Tels sont le cardinal d’Ossat, l’illustre diplomate ; La Boétie, qui fit à vingt ans un ouvrage immortel par la vigueur du style et la hardiesse de la pensée ; Maine de Biran, l’éminent philosophe, le plus prudent métaphysicien de son siècle ; La Romiguière, qui exposa et développa le système de Condillac avec tant de mesure, et honora par son talent comme par son caractère les convictions généreuses auxquelles il était resté fidèle ; Lacépède, l’ami et l’héritier de Buffon, qui le choisit pour continuer et compléter son œuvre ; Bastiat, l’économiste profond, qui sut être clair en des sujets abstraits et arides ; l’illustre Arago, qui plus que tout autre eut la gloire de rendre les sciences populaires et de mettre à la portée de tous une des études les plus ardues et les plus effrayantes pour l’imagination de l’homme, et qui, à toutes ces qualités, joignait celles de grand écrivain et d’habile orateur, et, enfin, Léon Gambetta, l’éloquent tribun de la troisième République.

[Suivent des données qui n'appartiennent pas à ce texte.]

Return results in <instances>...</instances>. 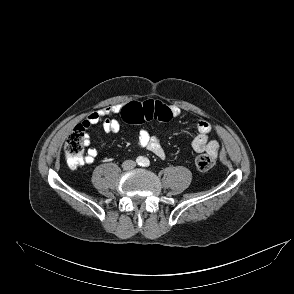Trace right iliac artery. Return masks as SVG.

Languedoc. — « C’est une bien vieille terre que ce Languedoc. Vous y trouverez partout les ruines sous les ruines, les Camisards sur les Albigeois, les Sarrasins sur les Goths ; sous ceux-ci, les Romains, les Ibères. Les murs de Narbonne sont bâtis de tombeaux, de statues, d’inscriptions. L’amphithéâtre de Nîmes est percé d’embrasures gothiques, couronnées de créneaux sarrasins, noircis par les flammes de Charles-Martel. Mais ce sont encore les plus vieux qui ont le plus laissé ; les Romains ont enfoncé la plus profonde trace leur Maison-Carrée, leur triple pont du Gard, leur énorme canal de Narbonne, qui recevait les plus grands vaisseaux. » Tel est, en quelques mots, suivant Michelet, le portrait du vieux Languedoc.